= Lyapunov–Schmidt reduction =

In mathematics, the Lyapunov–Schmidt reduction or Lyapunov–Schmidt construction is used to study solutions to nonlinear equations in the case when the implicit function theorem does not work. It permits the reduction of infinite-dimensional equations in Banach spaces to finite-dimensional equations. It is named after Aleksandr Lyapunov and Erhard Schmidt.

==Problem setup==
Let

$f(x,\lambda)=0 \,$

be the given nonlinear equation, $X,\Lambda,$ and $Y$ are
Banach spaces ($\Lambda$ is the parameter space). $f(x,\lambda)$ is the
$C^p$-map from a neighborhood of some point $(x_0,\lambda_0)\in X\times \Lambda$ to
$Y$ and the equation is satisfied at this point

$f(x_0,\lambda_0)=0.$

For the case when the linear operator $f_x(x,\lambda)$ is invertible, the implicit function theorem assures that there exists
a solution $x(\lambda)$ satisfying the equation $f(x(\lambda),\lambda)=0$ at least locally close to $\lambda_0$.

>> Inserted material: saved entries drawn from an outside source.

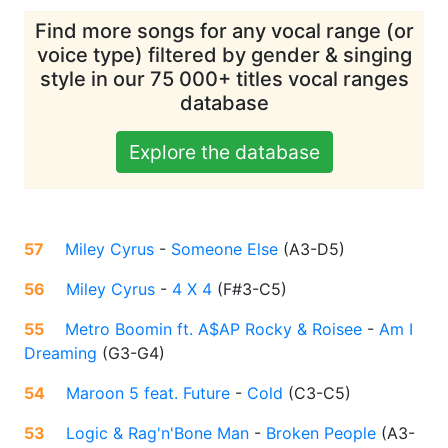
Find more songs for any vocal range (or
voice type) filtered by gender & singing
style in our 75 000+ titles vocal ranges
database
Explore the database
57
Miley Cyrus
-
Someone Else
(
A3-D5
)
56
Miley Cyrus
-
4 X 4
(
F#3-C5
)
55
Metro Boomin ft. A$AP Rocky & Roisee
-
Am I
Dreaming
(
G3-G4
)
54
Maroon 5 feat. Future
-
Cold
(
C3-C5
)
53
Logic & Rag'n'Bone Man
-
Broken People
(
A3-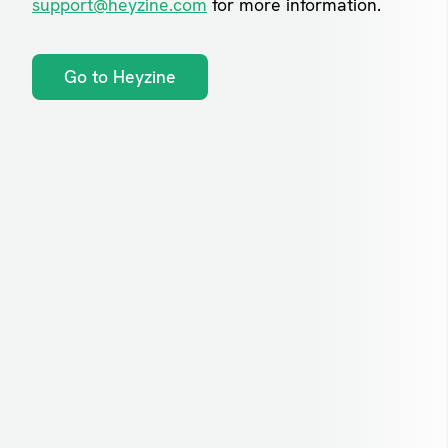
support@heyzine.com
for more information.
Go to Heyzine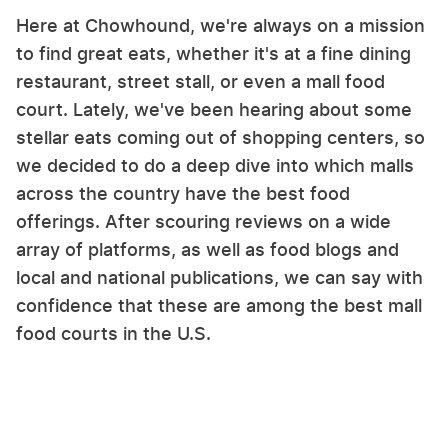
Here at Chowhound, we're always on a mission
to find great eats, whether it's at a fine dining
restaurant, street stall, or even a mall food
court. Lately, we've been hearing about some
stellar eats coming out of shopping centers, so
we decided to do a deep dive into which malls
across the country have the best food
offerings. After scouring reviews on a wide
array of platforms, as well as food blogs and
local and national publications, we can say with
confidence that these are among the best mall
food courts in the U.S.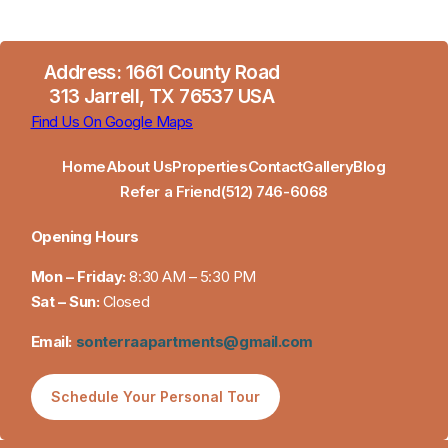
Address: 1661 County Road
313 Jarrell, TX 76537 USA
Find Us On Google Maps
Home
About Us
Properties
Contact
Gallery
Blog
Refer a Friend
(512) 746-6068
Opening Hours
Mon – Friday:
8:30 AM – 5:30 PM
Sat – Sun:
Closed
Email:
sonterraapartments@gmail.com
Schedule Your Personal Tour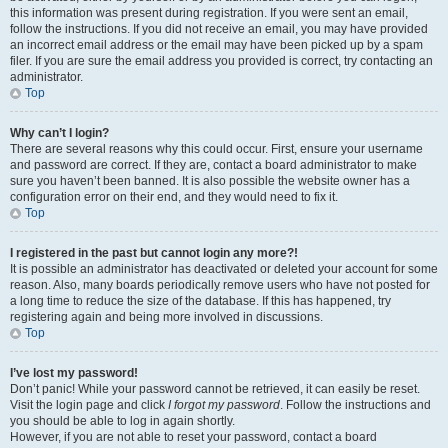
this information was present during registration. If you were sent an email,
follow the instructions. If you did not receive an email, you may have provided
an incorrect email address or the email may have been picked up by a spam
filer. If you are sure the email address you provided is correct, try contacting an
administrator.
Top
Why can’t I login?
There are several reasons why this could occur. First, ensure your username
and password are correct. If they are, contact a board administrator to make
sure you haven’t been banned. It is also possible the website owner has a
configuration error on their end, and they would need to fix it.
Top
I registered in the past but cannot login any more?!
It is possible an administrator has deactivated or deleted your account for some
reason. Also, many boards periodically remove users who have not posted for
a long time to reduce the size of the database. If this has happened, try
registering again and being more involved in discussions.
Top
I’ve lost my password!
Don’t panic! While your password cannot be retrieved, it can easily be reset.
Visit the login page and click
I forgot my password
. Follow the instructions and
you should be able to log in again shortly.
However, if you are not able to reset your password, contact a board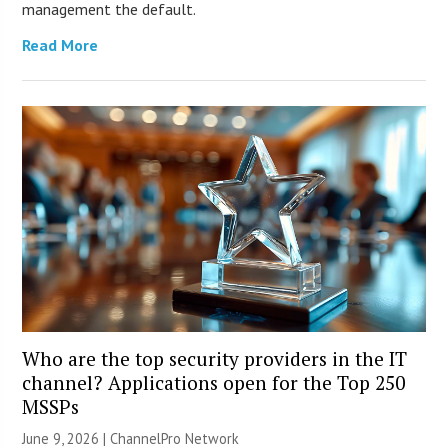
management the default.
Read More
Who are the top security providers in the IT
channel? Applications open for the Top 250
MSSPs
June 9, 2026 |
ChannelPro Network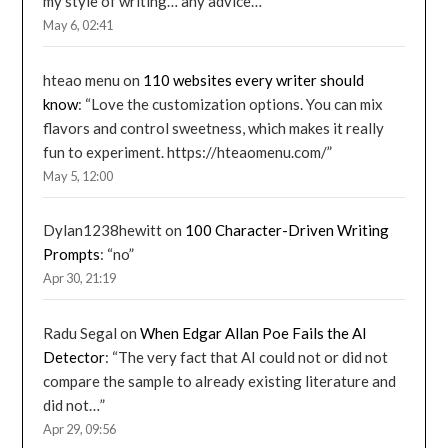
my style of writing… any advice…
”
May 6, 02:41
hteao menu
on
110 websites every writer should
know
: “
Love the customization options. You can mix
flavors and control sweetness, which makes it really
fun to experiment. https://hteaomenu.com/
”
May 5, 12:00
Dylan1238hewitt
on
100 Character-Driven Writing
Prompts
: “
no
”
Apr 30, 21:19
Radu Segal
on
When Edgar Allan Poe Fails the AI
Detector
: “
The very fact that AI could not or did not
compare the sample to already existing literature and
did not…
”
Apr 29, 09:56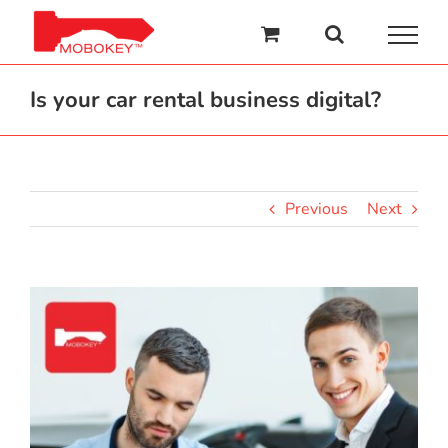
Skip
to
content
Is your car rental business digital?
Previous
Next
View
Larger
Image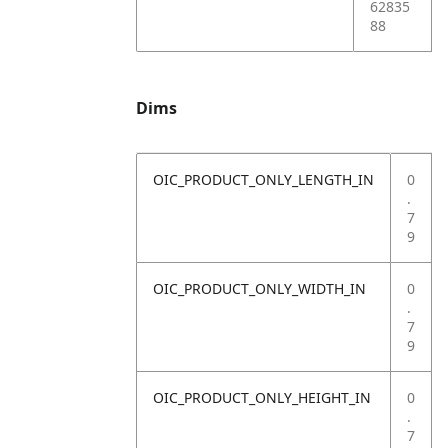
62835
88
Dims
OIC_PRODUCT_ONLY_LENGTH_IN
0
.
7
9
OIC_PRODUCT_ONLY_WIDTH_IN
0
.
7
9
OIC_PRODUCT_ONLY_HEIGHT_IN
0
.
7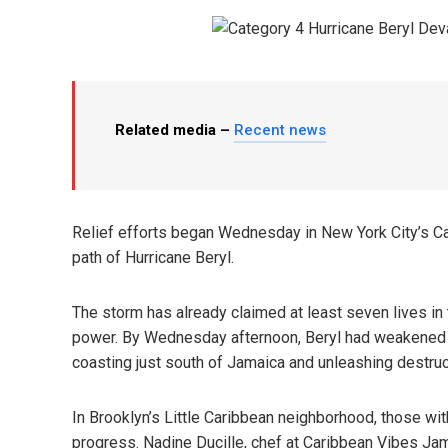
Related media –
Recent news
Relief efforts began Wednesday in New York City’s C
path of Hurricane Beryl.
The storm has already claimed at least seven lives in
power. By Wednesday afternoon, Beryl had weakened fr
coasting just south of Jamaica and unleashing destruc
In Brooklyn’s Little Caribbean neighborhood, those wi
progress. Nadine Ducille, chef at Caribbean Vibes Ja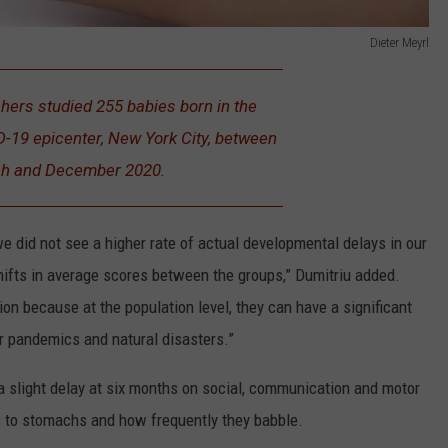
Dieter Meyrl
ers studied 255 babies born in the
D-19 epicenter, New York City, between
h and December 2020.
 did not see a higher rate of actual developmental delays in our
hifts in average scores between the groups,” Dumitriu added.
ion because at the population level, they can have a significant
r pandemics and natural disasters.”
a slight delay at six months on social, communication and motor
acks to stomachs and how frequently they babble.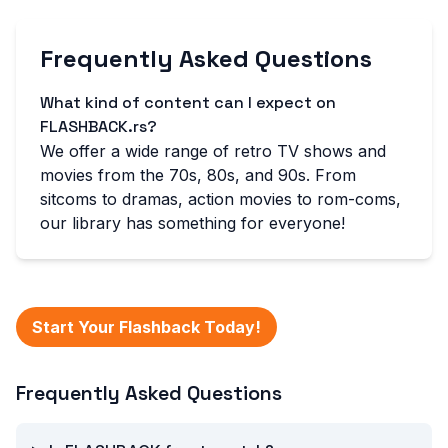
Frequently Asked Questions
What kind of content can I expect on
FLASHBACK.rs?
We offer a wide range of retro TV shows and
movies from the 70s, 80s, and 90s. From
sitcoms to dramas, action movies to rom-coms,
our library has something for everyone!
Start Your Flashback Today!
Frequently Asked Questions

In the opposite case, when the linear operator $f_x(x,\lambda)$ is non-invertible, the Lyapunov–Schmidt reduction can be applied in the following
way.

==Assumptions==

One assumes that the operator $f_x(x,\lambda)$ is a Fredholm operator, $\ker f_x (x_0,\lambda_0)=X_1,$ and $X_1$ has finite dimension.

The range of this operator $\mathrm{ran} f_x (x_0,\lambda_0)=Y_1$ has finite co-dimension and
is a closed subspace in $Y$.

Without loss of generality, one can assume that $(x_0,\lambda_0)=(0,0).$

==Lyapunov–Schmidt construction==

Let us split $X$ and $Y$ into the direct sums $X= X_1 \oplus X_2$ and $Y= Y_1 \oplus Y_2$, respectively, where $\dim X_2, \dim Y_2 < \infty$. Also, let $Q$ be the projection operator onto $Y_1$.

Applying the operators $Q$ and $I-Q$ to the original equation and writing $x = x_1 + x_2$, one obtains the equivalent system

$Qf(x_1 + x_2,\lambda)=0 \,$

$(I-Q)f(x_1 + x_2,\lambda)=0 \,$

Viewing the first equation as a map

$\psi: X_1 \times X_2 \times \Lambda \to Y_1$

where

$\psi(x_1,x_2,\lambda) = Qf(x_1 + x_2,\lambda),$

one finds that $D_{x_2}\psi(0,0,0)[(0,x_2,0)]$ is an isomorphism. The implicit function theorem is thus applicable, in particular guaranteeing the existence of a $$x_2 = x_2(x_1,
\lambda)$$ such that

 $Qf(x_1 + x_2(x_1,\lambda),\lambda) = 0.$

Now plugging $x_2 = x_2(x_1,\lambda)$ into the second equation, one obtains the bifurcation equation

$(I-Q)f(x_1+x_2(x_1,\lambda),\lambda)=0, \,$

which is a finite-dimensional equation by the earlier assumption of $\mathrm{codim} D_x f(0,0)$ being finite. This equation is now to be solved with respect to $x_1$, which is finite-dimensional, and parameters :$\lambda$

== Applications ==
Lyapunov–Schmidt reduction has been used in economics, natural sciences, and engineering often in combination with bifurcation theory, perturbation theory, and regularization. LS reduction is often used to rigorously regularize partial differential equation models in chemical engineering resulting in models that are easier to simulate numerically but still retain all the parameters of the original model.